-- Problem requirements --
Compute how many lines in the data below contain "percepção"; answer only with that number.

-- Records to process --
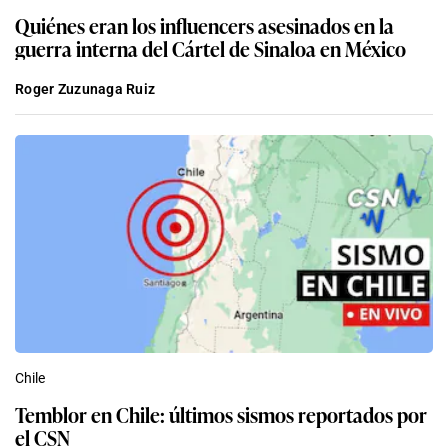
Quiénes eran los influencers asesinados en la
guerra interna del Cártel de Sinaloa en México
Roger Zuzunaga Ruiz
Chile
Temblor en Chile: últimos sismos reportados por
el CSN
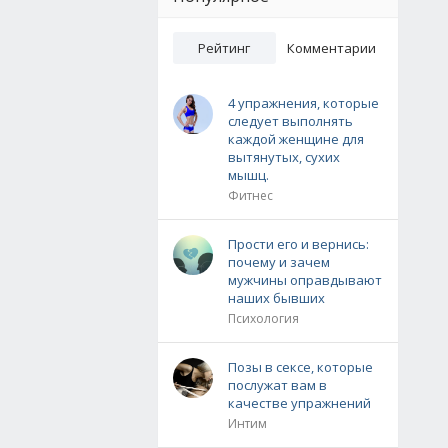
Рейтинг
Комментарии
4 упражнения, которые
следует выполнять
каждой женщине для
вытянутых, сухих
мышц.
Фитнес
Прости его и вернись:
почему и зачем
мужчины оправдывают
наших бывших
Психология
Позы в сексе, которые
послужат вам в
качестве упражнений
Интим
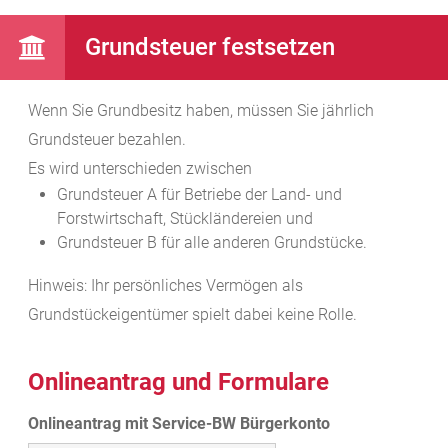
Grundsteuer festsetzen
Wenn Sie Grundbesitz haben, müssen Sie jährlich
Grundsteuer bezahlen.
Es wird unterschieden zwischen
Grundsteuer A für Betriebe der Land- und
Forstwirtschaft, Stückländereien und
Grundsteuer B für alle anderen Grundstücke.
Hinweis:
Ihr persönliches Vermögen als
Grundstückeigentümer spielt dabei keine Rolle.
Onlineantrag und Formulare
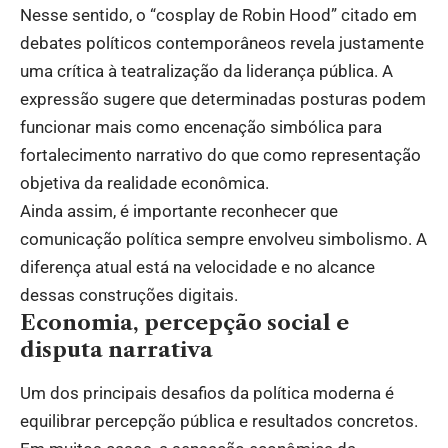
Nesse sentido, o “cosplay de Robin Hood” citado em
debates políticos contemporâneos revela justamente
uma crítica à teatralização da liderança pública. A
expressão sugere que determinadas posturas podem
funcionar mais como encenação simbólica para
fortalecimento narrativo do que como representação
objetiva da realidade econômica.
Ainda assim, é importante reconhecer que
comunicação política sempre envolveu simbolismo. A
diferença atual está na velocidade e no alcance
dessas construções digitais.
Economia, percepção social e
disputa narrativa
Um dos principais desafios da política moderna é
equilibrar percepção pública e resultados concretos.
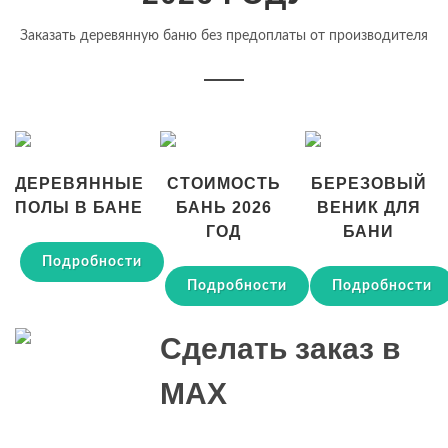
Заказать деревянную баню без предоплаты от производителя
ДЕРЕВЯННЫЕ
СТОИМОСТЬ
БЕРЕЗОВЫЙ
ПОЛЫ В БАНЕ
БАНЬ 2026
ВЕНИК ДЛЯ
ГОД
БАНИ
Подробности
Подробности
Подробности
Сделать заказ в
MAX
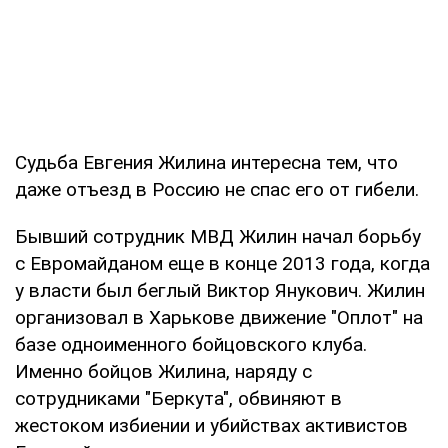
Судьба Евгения Жилина интересна тем, что
даже отъезд в Россию не спас его от гибели.
Бывший сотрудник МВД Жилин начал борьбу
с Евромайданом еще в конце 2013 года, когда
у власти был беглый Виктор Янукович. Жилин
организовал в Харькове движение "Оплот" на
базе одноименного бойцовского клуба.
Именно бойцов Жилина, наряду с
сотрудниками "Беркута", обвиняют в
жестоком избиении и убийствах активистов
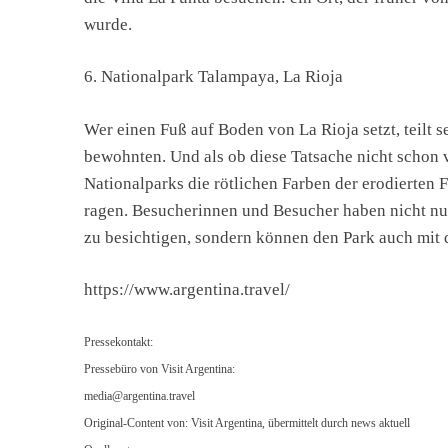
wurde.
6. Nationalpark Talampaya, La Rioja
Wer einen Fuß auf Boden von La Rioja setzt, teilt s
bewohnten. Und als ob diese Tatsache nicht schon
Nationalparks die rötlichen Farben der erodierten 
ragen. Besucherinnen und Besucher haben nicht nur 
zu besichtigen, sondern können den Park auch mit
https://www.argentina.travel/
Pressekontakt:
Pressebüro von Visit Argentina:
media@argentina.travel
Original-Content von: Visit Argentina, übermittelt durch news aktuell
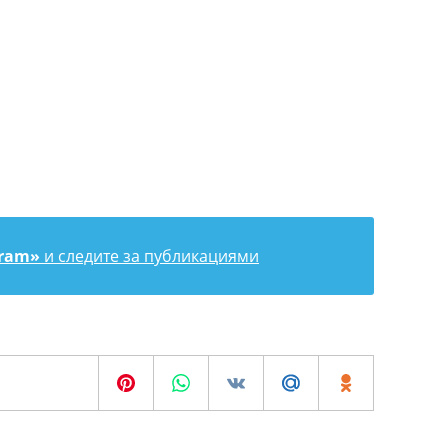
gram»
и следите за публикациями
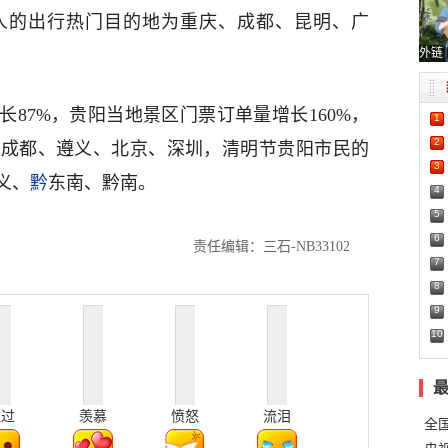
人的出行热门目的地为重庆、成都、昆明、广
外链
87%，贵阳当地景区门票订单量增长160%，
1
2
、成都、遵义、北京、深圳，清明节贵阳市民的
3
义、
黔
东南、黔南。
4
5
6
责任编辑：三石-NB33102
7
8
9
10
难过
羡慕
愤怒
流泪
全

-- Exercise response --
2